Records to process —
###
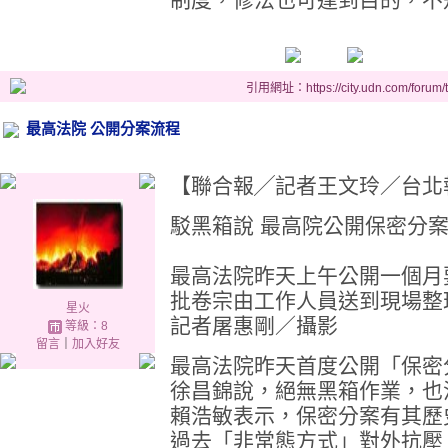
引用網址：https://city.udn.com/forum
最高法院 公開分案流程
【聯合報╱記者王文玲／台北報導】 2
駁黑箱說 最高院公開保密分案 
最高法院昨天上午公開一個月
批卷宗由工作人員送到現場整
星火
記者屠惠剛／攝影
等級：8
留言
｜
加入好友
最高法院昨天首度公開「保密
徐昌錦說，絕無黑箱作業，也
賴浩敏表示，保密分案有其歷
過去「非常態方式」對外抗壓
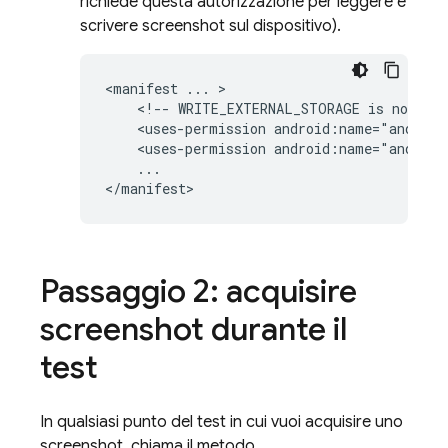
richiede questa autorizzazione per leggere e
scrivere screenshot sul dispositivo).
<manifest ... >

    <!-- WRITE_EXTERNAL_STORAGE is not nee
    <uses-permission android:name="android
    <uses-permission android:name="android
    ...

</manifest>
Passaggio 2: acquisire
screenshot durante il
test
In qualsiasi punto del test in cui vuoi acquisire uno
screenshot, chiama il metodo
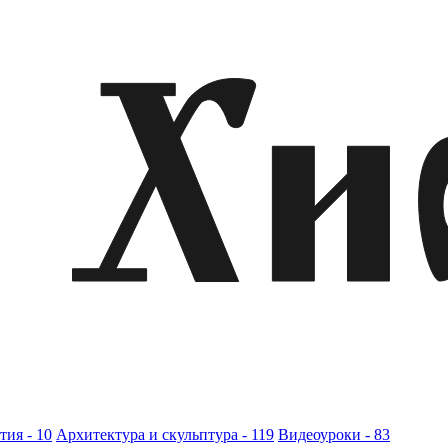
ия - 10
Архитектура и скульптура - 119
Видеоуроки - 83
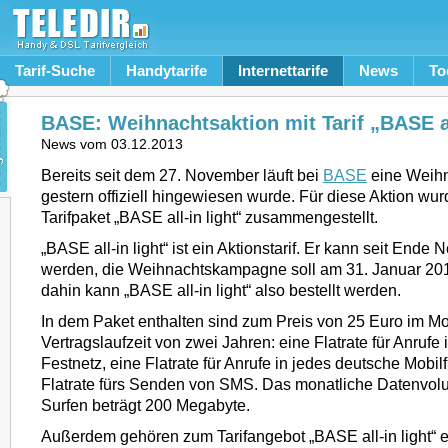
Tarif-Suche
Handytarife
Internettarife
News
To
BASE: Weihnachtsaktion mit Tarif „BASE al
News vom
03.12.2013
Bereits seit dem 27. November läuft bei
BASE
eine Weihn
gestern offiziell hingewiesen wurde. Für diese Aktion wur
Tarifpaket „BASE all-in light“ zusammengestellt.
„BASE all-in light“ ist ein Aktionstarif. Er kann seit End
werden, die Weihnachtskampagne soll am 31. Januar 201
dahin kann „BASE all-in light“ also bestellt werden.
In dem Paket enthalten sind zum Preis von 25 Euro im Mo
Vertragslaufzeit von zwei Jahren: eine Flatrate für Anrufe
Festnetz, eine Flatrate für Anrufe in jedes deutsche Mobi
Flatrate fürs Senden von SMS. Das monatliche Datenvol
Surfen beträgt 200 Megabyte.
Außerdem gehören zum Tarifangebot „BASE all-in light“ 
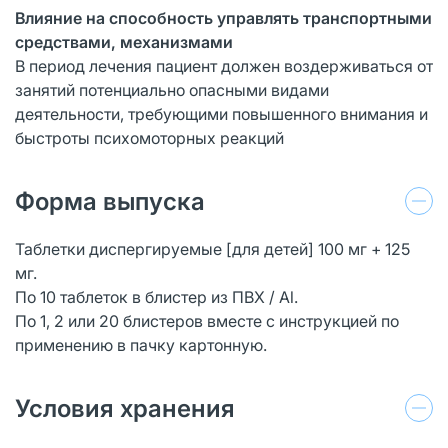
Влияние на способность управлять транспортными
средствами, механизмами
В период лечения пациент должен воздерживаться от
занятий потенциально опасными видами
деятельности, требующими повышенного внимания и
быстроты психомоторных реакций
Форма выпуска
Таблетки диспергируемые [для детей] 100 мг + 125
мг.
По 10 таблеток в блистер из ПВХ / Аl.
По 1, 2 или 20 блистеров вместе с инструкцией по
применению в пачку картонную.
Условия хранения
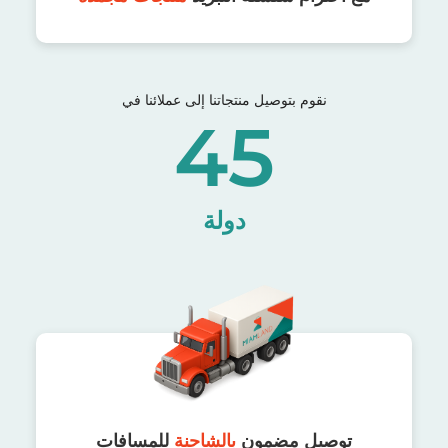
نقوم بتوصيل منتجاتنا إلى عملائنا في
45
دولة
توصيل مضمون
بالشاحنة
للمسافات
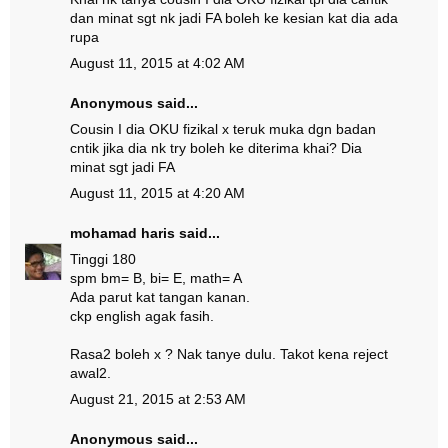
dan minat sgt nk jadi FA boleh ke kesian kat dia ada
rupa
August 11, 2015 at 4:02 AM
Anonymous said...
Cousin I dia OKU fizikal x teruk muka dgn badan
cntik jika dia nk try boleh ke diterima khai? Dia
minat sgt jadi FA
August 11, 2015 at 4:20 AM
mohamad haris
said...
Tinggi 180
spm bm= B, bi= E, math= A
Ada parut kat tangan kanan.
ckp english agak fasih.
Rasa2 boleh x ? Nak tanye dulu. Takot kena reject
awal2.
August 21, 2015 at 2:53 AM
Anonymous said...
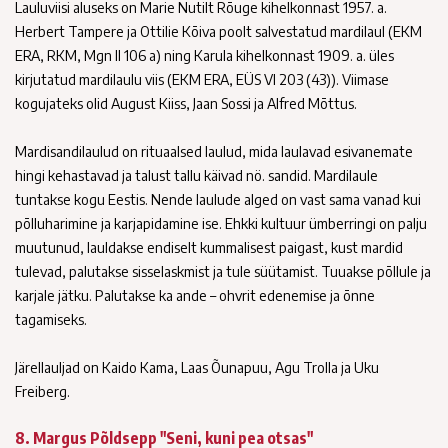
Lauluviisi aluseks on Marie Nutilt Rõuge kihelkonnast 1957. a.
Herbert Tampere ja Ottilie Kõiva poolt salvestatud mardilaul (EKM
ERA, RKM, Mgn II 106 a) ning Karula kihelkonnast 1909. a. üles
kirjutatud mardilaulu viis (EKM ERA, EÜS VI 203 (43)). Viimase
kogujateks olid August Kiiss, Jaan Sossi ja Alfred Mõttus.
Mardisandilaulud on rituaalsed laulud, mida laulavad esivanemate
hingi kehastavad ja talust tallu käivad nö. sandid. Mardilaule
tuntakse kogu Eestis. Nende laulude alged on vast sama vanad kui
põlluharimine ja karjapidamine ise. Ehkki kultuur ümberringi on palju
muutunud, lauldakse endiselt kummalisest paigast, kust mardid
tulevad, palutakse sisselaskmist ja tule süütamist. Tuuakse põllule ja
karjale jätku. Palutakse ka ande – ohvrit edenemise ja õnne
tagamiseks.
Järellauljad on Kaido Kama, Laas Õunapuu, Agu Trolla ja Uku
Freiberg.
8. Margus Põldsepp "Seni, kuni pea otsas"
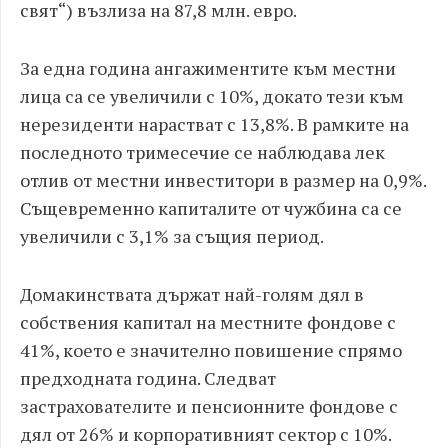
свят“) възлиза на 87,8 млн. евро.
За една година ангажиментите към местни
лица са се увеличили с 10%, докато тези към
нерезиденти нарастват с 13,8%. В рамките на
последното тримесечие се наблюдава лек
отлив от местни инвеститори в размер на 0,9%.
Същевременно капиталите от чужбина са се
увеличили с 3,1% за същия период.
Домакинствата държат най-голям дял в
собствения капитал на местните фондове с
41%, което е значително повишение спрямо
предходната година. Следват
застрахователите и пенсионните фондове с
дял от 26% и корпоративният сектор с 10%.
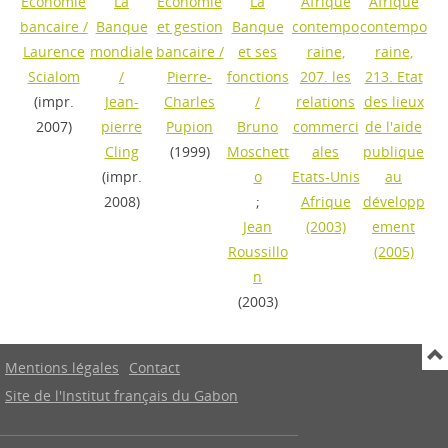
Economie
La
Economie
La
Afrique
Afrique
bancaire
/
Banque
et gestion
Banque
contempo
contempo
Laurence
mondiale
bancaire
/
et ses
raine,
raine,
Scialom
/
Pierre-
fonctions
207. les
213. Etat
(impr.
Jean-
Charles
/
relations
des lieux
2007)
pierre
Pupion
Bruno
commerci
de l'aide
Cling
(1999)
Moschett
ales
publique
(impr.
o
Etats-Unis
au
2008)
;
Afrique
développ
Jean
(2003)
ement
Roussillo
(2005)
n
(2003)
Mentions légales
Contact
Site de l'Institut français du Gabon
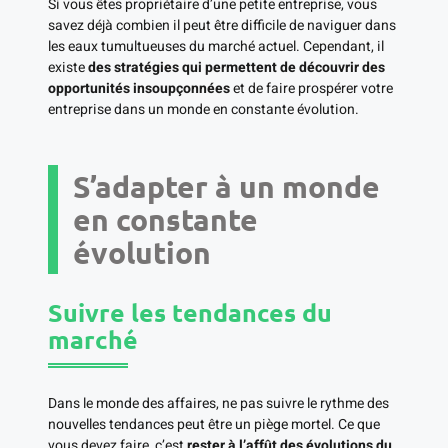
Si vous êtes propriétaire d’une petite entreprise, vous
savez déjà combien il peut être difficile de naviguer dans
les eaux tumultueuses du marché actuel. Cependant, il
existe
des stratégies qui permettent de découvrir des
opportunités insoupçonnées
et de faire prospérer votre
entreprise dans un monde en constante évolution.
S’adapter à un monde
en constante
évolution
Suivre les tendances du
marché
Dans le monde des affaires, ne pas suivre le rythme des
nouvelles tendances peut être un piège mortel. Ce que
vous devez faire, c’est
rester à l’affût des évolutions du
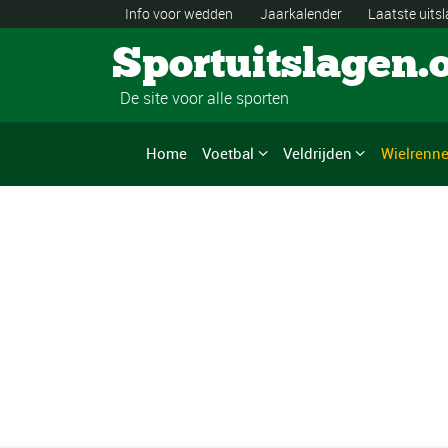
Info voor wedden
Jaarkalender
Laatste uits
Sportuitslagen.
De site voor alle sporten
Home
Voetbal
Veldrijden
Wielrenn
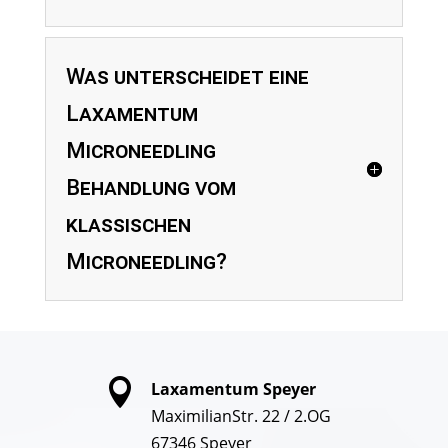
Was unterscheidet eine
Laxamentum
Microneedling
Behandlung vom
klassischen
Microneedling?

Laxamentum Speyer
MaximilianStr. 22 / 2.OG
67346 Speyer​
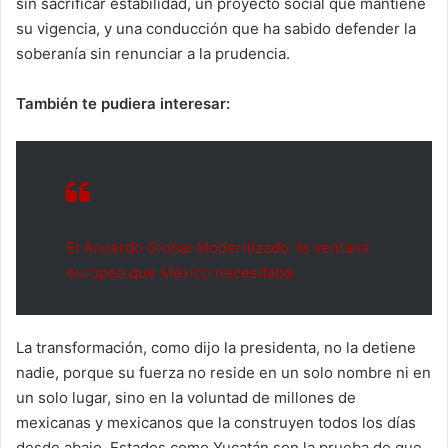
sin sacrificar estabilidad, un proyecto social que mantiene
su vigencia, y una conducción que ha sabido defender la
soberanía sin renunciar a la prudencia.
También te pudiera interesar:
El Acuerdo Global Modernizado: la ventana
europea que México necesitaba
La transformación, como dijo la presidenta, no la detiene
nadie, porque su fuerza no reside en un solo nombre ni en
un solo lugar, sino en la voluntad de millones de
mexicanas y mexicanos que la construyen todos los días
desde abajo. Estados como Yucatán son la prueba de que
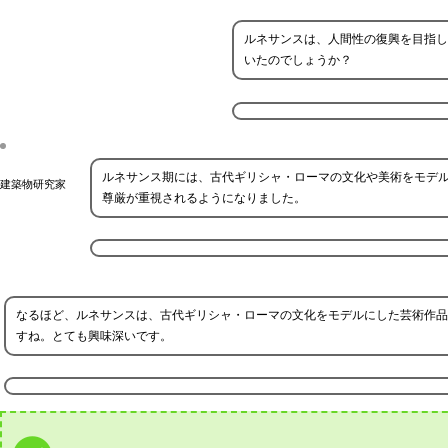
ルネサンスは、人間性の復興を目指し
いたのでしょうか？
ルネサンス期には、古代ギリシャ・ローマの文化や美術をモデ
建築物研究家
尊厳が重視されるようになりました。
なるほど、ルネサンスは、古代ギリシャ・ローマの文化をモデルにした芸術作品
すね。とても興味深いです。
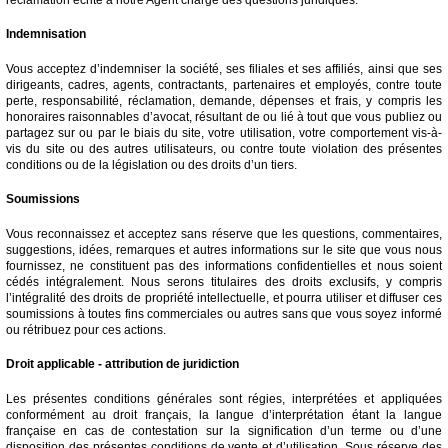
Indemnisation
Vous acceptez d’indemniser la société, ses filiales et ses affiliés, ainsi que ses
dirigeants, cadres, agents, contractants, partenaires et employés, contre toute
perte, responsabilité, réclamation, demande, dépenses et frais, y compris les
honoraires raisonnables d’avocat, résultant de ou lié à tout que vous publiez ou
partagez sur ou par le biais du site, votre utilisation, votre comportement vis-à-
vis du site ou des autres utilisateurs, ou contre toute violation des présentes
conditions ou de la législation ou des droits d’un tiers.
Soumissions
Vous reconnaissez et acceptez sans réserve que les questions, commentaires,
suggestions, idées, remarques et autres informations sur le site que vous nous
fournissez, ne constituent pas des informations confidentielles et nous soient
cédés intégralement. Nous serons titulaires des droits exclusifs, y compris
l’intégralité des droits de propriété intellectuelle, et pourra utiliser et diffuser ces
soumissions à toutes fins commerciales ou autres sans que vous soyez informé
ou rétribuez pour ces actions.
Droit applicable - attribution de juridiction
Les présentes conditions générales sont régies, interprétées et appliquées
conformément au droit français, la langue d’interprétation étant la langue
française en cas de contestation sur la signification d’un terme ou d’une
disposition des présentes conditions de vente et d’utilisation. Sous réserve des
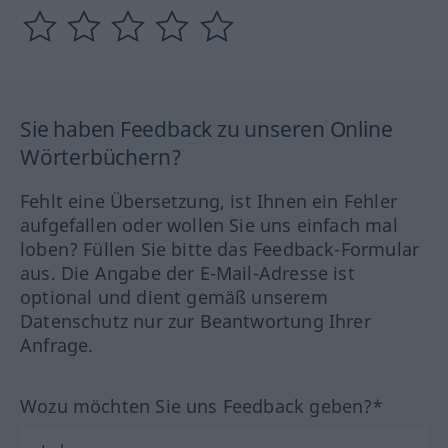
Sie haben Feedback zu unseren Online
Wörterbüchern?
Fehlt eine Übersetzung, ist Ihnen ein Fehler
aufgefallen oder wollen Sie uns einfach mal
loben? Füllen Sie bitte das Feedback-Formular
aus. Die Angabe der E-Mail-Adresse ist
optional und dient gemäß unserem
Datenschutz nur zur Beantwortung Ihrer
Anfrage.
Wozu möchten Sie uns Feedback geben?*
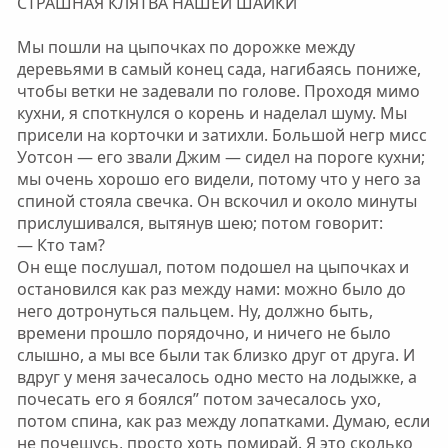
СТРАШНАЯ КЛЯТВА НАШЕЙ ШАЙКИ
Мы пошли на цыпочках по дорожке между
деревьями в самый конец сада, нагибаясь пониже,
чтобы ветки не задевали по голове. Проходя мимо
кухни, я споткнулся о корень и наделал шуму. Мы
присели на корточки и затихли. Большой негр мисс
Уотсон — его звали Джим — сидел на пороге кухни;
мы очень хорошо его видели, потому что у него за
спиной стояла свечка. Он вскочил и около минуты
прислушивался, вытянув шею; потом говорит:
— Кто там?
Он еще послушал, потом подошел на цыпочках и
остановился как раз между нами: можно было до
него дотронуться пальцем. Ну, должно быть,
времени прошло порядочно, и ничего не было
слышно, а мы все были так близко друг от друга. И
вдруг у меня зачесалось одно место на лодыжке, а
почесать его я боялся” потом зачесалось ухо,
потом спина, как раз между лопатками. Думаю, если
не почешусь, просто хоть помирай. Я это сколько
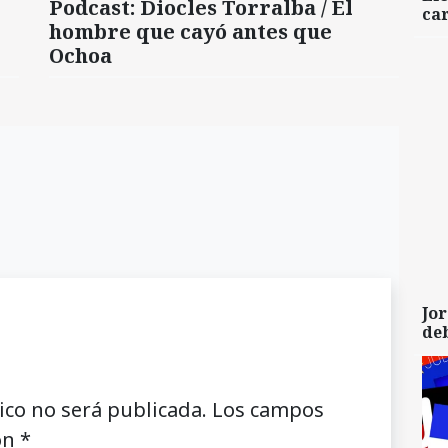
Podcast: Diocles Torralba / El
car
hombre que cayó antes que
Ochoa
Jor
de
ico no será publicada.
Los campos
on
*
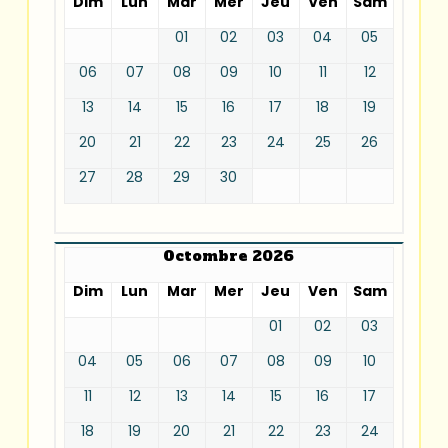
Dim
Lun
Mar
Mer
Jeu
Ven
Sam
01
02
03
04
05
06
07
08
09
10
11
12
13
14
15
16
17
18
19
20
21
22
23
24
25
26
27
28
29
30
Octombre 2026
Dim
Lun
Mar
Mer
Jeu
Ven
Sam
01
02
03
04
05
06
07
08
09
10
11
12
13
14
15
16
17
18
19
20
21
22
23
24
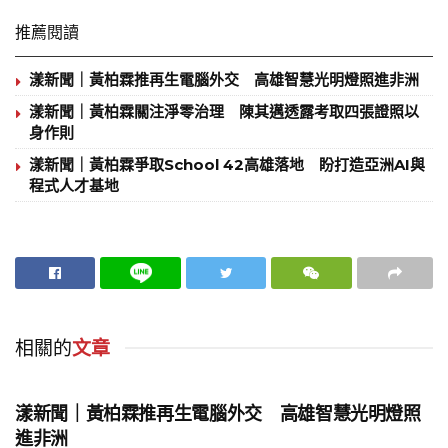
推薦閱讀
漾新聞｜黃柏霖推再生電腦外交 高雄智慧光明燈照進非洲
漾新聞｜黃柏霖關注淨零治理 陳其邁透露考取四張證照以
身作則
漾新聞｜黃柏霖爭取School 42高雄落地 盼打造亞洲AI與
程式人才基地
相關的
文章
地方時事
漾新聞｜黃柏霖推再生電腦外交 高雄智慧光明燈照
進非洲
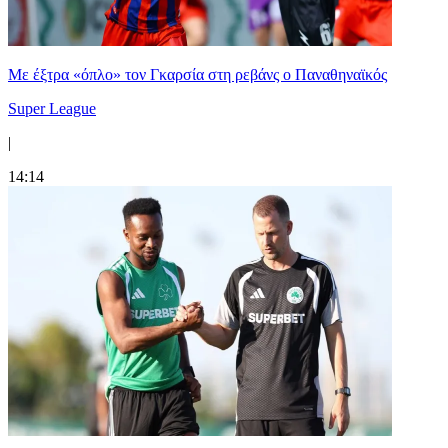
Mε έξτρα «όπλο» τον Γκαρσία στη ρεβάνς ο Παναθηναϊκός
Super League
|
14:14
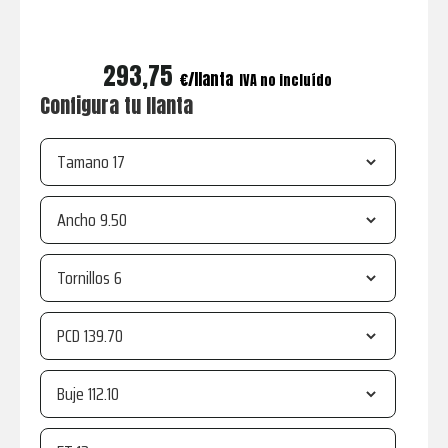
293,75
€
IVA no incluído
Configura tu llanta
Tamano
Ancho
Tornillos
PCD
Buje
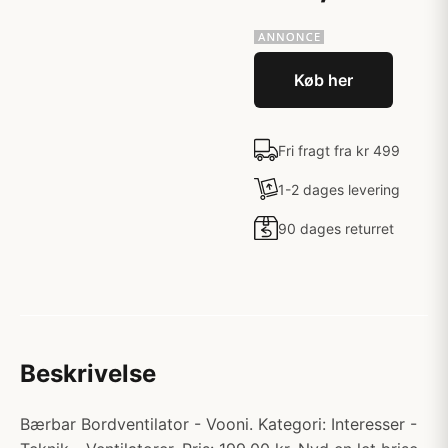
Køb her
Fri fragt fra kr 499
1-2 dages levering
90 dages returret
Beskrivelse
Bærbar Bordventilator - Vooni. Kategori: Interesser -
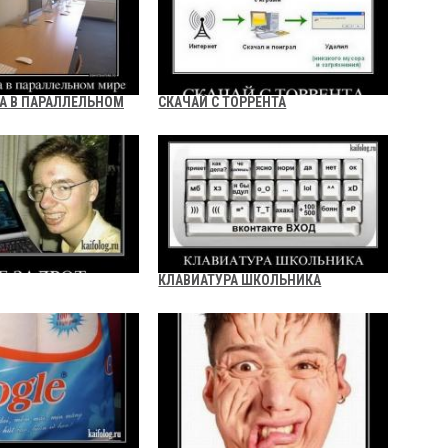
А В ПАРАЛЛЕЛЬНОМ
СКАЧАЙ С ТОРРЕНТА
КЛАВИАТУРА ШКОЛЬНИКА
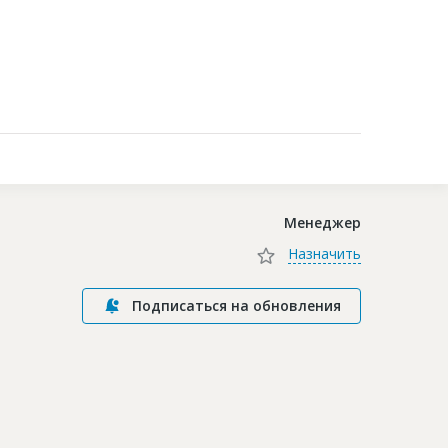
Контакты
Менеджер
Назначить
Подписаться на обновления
###
Your objective —
Lines holding the string "jadi" are the answer; copy each one from the listing above.

Response to the exercise —
dan minat sgt nk jadi FA boleh ke kesian kat dia ada
minat sgt jadi FA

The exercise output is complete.